Using the records that follow, count the lines containing the word "newslette" and give that number only.
[[ Extracted information, beginning ]]
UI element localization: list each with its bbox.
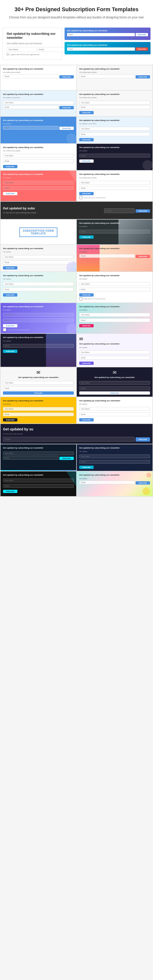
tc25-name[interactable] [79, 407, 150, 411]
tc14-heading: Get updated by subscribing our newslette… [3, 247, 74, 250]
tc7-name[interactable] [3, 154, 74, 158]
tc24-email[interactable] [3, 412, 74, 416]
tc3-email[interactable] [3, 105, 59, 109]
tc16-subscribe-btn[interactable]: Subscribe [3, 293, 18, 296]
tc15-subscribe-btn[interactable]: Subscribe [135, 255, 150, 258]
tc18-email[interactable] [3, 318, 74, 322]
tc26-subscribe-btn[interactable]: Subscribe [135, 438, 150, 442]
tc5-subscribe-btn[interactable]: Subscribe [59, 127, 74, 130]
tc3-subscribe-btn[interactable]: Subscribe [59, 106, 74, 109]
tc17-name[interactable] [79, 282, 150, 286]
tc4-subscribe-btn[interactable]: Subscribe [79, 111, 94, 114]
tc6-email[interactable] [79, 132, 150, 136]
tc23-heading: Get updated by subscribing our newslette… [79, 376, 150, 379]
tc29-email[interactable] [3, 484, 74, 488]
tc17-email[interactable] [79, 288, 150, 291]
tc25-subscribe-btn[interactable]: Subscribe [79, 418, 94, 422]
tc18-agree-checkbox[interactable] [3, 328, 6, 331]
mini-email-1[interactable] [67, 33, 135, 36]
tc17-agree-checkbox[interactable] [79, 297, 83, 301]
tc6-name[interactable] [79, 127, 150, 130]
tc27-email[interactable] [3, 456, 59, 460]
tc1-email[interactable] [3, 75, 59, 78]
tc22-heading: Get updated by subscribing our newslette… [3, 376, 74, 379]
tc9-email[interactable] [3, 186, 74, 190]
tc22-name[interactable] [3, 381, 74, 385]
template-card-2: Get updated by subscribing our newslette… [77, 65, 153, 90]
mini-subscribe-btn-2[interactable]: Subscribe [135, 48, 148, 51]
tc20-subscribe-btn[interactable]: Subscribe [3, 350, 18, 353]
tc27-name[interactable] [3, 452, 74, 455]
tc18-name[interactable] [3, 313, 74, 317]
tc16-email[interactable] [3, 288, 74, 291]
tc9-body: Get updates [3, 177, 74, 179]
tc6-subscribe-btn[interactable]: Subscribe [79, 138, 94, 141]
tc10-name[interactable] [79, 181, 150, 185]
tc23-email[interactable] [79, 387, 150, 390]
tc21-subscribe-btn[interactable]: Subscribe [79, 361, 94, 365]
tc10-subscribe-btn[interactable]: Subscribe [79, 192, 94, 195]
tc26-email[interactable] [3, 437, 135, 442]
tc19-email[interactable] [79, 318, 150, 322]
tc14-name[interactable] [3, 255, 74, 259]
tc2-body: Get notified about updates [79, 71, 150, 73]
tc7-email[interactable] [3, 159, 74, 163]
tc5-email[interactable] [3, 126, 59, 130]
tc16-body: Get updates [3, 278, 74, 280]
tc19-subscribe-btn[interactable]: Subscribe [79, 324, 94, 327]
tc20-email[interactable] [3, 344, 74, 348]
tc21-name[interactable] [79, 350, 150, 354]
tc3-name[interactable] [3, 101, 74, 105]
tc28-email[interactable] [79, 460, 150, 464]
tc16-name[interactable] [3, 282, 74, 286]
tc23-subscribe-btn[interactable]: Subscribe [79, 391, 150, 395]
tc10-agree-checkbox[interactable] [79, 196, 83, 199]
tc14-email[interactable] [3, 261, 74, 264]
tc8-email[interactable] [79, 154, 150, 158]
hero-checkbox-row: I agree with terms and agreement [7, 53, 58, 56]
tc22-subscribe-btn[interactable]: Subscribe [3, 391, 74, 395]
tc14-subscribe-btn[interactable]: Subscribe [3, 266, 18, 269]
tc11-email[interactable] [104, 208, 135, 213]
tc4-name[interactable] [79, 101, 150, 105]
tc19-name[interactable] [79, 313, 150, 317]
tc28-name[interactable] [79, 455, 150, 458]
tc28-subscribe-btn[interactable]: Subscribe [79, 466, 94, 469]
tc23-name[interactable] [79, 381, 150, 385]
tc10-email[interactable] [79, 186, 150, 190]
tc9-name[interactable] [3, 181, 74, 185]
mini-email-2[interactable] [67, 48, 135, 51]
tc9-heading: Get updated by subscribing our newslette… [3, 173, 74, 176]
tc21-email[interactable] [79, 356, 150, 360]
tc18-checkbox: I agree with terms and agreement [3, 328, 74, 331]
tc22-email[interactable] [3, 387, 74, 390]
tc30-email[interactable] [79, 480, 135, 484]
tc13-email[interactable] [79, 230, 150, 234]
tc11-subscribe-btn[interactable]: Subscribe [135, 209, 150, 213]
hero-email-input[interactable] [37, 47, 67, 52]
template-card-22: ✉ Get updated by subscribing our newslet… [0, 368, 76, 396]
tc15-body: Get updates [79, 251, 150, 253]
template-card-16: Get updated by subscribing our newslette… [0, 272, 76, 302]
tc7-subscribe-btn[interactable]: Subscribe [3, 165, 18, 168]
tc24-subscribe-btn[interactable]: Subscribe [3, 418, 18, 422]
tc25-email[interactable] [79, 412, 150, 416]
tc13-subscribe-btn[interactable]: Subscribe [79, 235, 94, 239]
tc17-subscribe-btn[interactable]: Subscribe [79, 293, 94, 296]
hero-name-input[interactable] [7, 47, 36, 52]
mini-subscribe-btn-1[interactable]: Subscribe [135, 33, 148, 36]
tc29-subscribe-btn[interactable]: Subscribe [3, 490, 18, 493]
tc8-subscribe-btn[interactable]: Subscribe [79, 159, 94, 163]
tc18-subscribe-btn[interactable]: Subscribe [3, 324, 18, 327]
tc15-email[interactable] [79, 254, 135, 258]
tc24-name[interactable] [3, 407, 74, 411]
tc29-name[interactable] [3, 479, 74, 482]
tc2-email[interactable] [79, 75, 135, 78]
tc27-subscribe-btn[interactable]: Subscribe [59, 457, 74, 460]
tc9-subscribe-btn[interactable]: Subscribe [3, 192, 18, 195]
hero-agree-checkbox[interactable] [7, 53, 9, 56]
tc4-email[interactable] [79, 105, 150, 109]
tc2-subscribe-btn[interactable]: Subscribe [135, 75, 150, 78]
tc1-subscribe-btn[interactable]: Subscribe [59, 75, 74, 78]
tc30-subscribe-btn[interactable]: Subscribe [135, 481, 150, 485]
[[ Extracted information, end ]]
[[ Extracted information, beginning ]]
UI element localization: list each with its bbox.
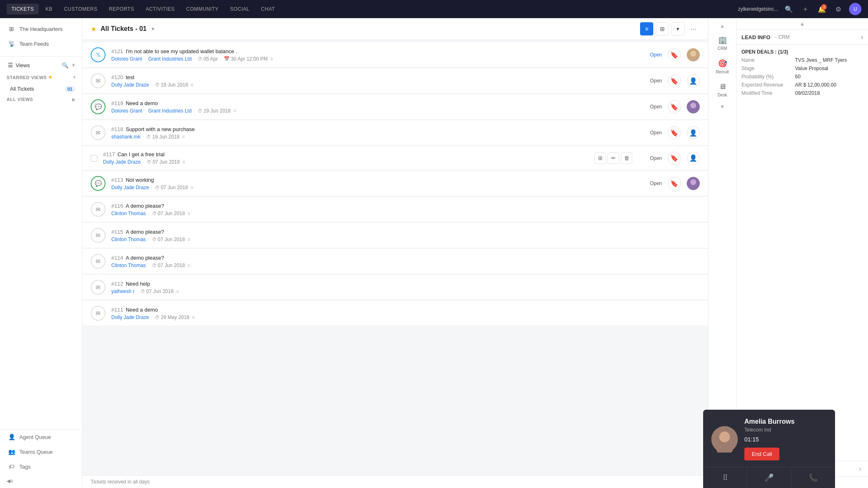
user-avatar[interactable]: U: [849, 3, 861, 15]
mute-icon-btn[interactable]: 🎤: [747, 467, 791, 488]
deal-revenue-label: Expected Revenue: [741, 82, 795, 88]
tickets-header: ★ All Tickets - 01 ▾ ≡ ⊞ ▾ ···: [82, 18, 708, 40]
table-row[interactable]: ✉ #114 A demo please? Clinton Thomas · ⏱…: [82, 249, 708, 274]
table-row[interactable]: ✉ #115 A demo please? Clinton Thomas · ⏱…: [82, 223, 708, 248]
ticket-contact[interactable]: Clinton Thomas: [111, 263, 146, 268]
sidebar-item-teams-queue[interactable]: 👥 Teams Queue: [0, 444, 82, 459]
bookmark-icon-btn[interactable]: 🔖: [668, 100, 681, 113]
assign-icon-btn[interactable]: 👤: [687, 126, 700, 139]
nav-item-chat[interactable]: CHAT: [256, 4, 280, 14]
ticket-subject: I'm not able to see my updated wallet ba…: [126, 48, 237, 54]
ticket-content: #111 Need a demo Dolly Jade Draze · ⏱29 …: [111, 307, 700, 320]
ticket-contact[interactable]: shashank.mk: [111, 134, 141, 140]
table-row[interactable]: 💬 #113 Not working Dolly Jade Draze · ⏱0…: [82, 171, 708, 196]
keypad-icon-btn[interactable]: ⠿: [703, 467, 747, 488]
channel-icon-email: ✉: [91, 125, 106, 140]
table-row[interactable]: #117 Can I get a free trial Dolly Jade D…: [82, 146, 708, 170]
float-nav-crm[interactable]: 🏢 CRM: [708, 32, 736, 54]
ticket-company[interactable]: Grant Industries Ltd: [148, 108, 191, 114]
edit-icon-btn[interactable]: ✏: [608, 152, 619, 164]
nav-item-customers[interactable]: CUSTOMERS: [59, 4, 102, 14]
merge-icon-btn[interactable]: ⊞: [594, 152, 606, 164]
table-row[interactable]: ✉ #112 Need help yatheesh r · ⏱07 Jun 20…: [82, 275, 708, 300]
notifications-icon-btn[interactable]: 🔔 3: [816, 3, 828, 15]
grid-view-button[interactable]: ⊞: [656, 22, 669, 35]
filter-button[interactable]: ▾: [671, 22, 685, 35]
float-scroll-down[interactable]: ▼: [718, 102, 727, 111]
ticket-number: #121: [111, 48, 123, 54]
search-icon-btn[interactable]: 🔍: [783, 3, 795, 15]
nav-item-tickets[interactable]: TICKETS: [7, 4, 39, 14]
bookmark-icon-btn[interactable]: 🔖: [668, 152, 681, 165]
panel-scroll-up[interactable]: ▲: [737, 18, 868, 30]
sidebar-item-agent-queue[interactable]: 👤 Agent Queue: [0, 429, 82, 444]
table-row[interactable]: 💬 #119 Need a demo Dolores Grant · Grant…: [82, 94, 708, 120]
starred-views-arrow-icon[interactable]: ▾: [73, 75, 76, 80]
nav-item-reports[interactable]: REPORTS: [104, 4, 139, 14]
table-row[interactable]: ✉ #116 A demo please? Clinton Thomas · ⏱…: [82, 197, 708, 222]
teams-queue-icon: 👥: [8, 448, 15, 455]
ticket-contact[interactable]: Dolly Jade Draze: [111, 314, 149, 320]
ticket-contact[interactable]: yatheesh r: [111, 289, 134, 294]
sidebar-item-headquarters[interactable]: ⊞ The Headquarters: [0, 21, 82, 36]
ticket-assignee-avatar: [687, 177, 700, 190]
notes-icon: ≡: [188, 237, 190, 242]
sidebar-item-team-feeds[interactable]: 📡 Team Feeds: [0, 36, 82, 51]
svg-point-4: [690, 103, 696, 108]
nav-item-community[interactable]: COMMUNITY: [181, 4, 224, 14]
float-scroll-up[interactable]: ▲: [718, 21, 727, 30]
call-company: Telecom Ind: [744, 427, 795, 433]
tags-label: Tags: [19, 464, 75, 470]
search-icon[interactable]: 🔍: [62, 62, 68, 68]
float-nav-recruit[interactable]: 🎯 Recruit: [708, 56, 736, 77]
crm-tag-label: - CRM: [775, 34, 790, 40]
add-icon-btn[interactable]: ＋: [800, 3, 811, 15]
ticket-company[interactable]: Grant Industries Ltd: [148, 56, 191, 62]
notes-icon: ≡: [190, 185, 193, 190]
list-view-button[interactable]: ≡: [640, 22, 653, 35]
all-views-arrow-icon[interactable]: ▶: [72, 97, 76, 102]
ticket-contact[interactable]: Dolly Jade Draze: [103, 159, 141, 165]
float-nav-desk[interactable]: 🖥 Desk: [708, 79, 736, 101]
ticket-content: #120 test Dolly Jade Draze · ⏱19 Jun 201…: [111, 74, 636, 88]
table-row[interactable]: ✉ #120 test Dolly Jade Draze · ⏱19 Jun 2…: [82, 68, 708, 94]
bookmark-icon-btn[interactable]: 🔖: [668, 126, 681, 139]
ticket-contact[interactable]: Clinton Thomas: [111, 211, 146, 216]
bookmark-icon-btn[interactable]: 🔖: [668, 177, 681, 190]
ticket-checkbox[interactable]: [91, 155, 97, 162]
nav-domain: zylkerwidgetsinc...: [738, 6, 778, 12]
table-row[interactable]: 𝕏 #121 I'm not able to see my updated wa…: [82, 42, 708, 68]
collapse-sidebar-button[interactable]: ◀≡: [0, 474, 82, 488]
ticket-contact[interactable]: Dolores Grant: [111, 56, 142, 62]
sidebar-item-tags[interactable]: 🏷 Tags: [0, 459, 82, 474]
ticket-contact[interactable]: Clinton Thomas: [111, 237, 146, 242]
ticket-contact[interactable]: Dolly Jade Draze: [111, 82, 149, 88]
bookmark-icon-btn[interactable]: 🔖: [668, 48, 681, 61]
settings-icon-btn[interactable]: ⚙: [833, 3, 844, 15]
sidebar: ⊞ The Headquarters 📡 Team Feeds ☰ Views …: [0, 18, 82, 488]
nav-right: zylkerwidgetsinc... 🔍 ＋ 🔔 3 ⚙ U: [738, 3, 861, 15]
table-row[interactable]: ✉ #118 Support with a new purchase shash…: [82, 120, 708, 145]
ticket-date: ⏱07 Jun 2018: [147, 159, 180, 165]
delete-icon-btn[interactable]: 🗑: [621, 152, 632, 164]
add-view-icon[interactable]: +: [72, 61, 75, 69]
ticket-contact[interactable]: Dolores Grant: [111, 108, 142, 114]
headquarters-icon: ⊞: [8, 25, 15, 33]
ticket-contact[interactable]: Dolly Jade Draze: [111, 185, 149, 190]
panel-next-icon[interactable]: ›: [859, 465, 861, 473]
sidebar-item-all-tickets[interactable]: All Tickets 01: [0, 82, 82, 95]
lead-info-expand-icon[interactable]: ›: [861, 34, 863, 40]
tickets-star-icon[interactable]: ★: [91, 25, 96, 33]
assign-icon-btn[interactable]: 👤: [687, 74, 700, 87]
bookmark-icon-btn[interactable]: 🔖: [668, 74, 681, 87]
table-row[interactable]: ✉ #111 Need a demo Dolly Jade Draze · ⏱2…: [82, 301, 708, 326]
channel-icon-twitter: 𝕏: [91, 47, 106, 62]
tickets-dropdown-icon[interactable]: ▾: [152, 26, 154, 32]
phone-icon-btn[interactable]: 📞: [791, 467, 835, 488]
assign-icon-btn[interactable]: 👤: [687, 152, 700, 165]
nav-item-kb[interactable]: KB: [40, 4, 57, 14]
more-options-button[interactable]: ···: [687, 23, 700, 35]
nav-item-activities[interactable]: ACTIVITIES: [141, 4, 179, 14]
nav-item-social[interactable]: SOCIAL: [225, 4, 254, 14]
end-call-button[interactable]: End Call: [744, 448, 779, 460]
[[ Extracted information, end ]]
_Result for this task:_ 6